Any admin who can admin user accounts can delete the account with uid == 1. That seems like a very bad idea.

If there is a good reason for allowing this, let me know. Otherwise, I will generate a patch to disallow it.

Members fund testing for the Drupal project. Drupal Association Learn more


JonBob’s picture

I'm not sure; someone with database access can always recreate the user, so it wouldn't be tragic if uid 1 were accidentally deleted. Nevertheless, I think I'm leaning toward disallowing it.

Bèr Kessels’s picture

Because the patch was marked "critical" I modify that.
the idea that UID 1 can also access the database is not per se correct. I, for example, deliver my clients a drupal installation where one person in the corp has uid 1, not me, but they might not know anything about SQL queries and the like.

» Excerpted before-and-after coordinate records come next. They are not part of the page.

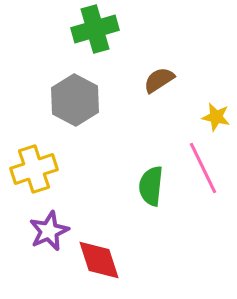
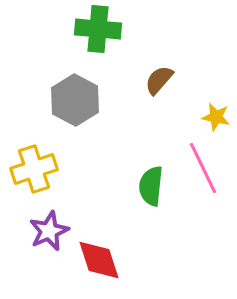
green cross: moved 3 px right; rotated 21 degrees clockwise
brown semicircle: rotated 16 degrees counterclockwise
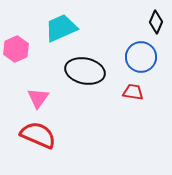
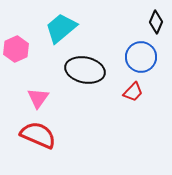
cyan trapezoid: rotated 16 degrees counterclockwise
black ellipse: moved 1 px up
red trapezoid: rotated 125 degrees clockwise
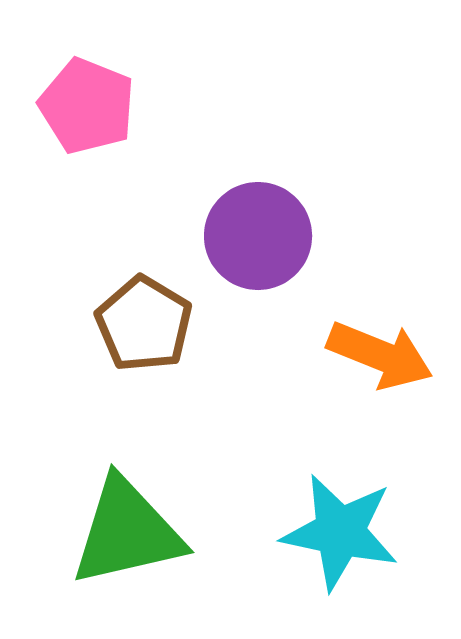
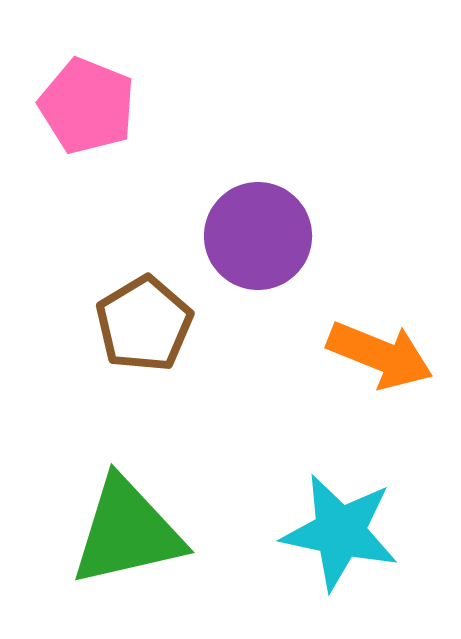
brown pentagon: rotated 10 degrees clockwise
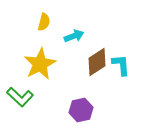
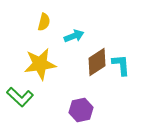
yellow star: rotated 20 degrees clockwise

The patch does not hide the submit button, because of consistance of the UI. It does check after posting, and presents the user (UID1) with an error message, if trying to delete.

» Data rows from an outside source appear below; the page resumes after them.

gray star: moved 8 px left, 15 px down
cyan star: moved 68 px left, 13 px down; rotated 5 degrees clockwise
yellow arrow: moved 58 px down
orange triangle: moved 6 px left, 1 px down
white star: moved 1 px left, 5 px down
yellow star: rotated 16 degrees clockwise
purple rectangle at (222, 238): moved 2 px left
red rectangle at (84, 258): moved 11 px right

This patch is also important because not only UID 1 can remove accounts, but also other users with the permission administer users. he/she can play a nasty trick by removing the root admin :)

Dries’s picture

I would change the order of the if statements. That simplifies the code as you don't need to check against user ID 1 twice. Also, the spacing is incorrect.

Bèr Kessels’s picture

Sorry about that, the spacing is fixed and the logic for chechking modified the way you suggest.
Its good that we have people around who do pay attention :) Thanks, one day i might even become a proper coder.

Dries’s picture

I'm not sure this is a bug. It could be a feature. Besides, people who can administer users, can also execute PHP code, inject XSS exploits, etc.

Uwe Hermann’s picture

I suggest to at least display a warning like "You're about to delete the admin user." or something.
If you want to leave the "feature" intact, you can allow deletion of the admin account, but IMHO users should be warned about it.